> _Exercise objective_
Look over the material below and count the lines that include "Pedro". Give only the total.
(Input)
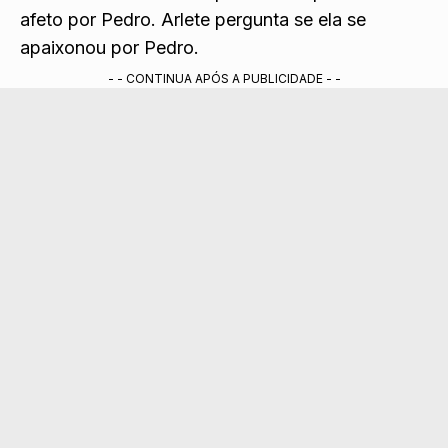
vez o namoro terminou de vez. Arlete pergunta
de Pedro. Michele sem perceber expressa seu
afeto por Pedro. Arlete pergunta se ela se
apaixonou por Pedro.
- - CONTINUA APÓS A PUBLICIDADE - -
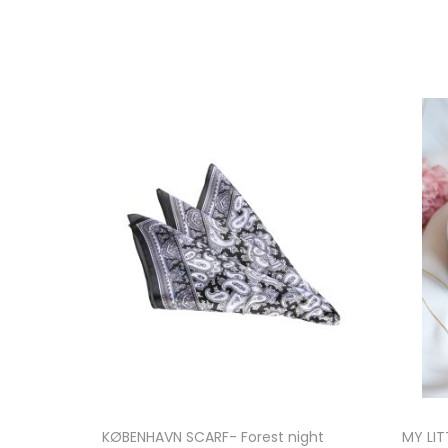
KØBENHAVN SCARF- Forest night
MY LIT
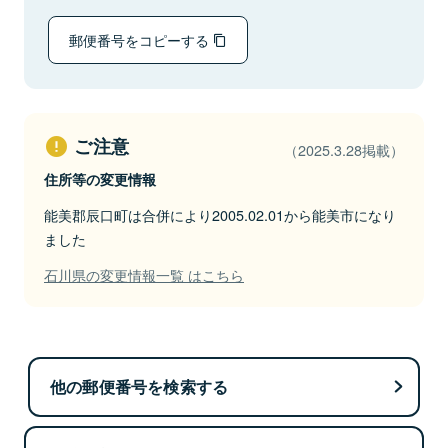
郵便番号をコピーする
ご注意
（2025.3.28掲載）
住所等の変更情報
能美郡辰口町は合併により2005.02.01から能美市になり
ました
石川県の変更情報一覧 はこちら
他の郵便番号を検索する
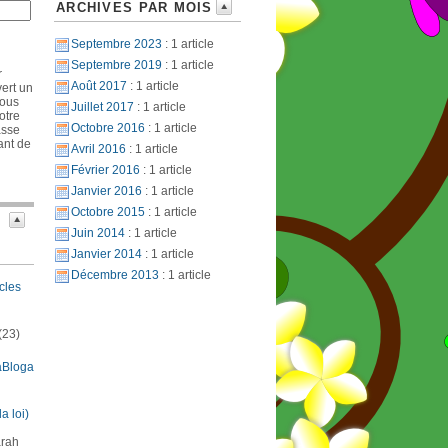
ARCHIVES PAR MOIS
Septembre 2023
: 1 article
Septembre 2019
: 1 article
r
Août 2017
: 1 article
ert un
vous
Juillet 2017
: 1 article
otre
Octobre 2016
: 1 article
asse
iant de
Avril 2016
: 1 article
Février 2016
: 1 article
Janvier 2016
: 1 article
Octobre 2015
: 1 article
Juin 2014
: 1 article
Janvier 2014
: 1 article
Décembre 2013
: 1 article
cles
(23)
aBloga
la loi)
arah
(End Input)
> _Solution to the problem_
3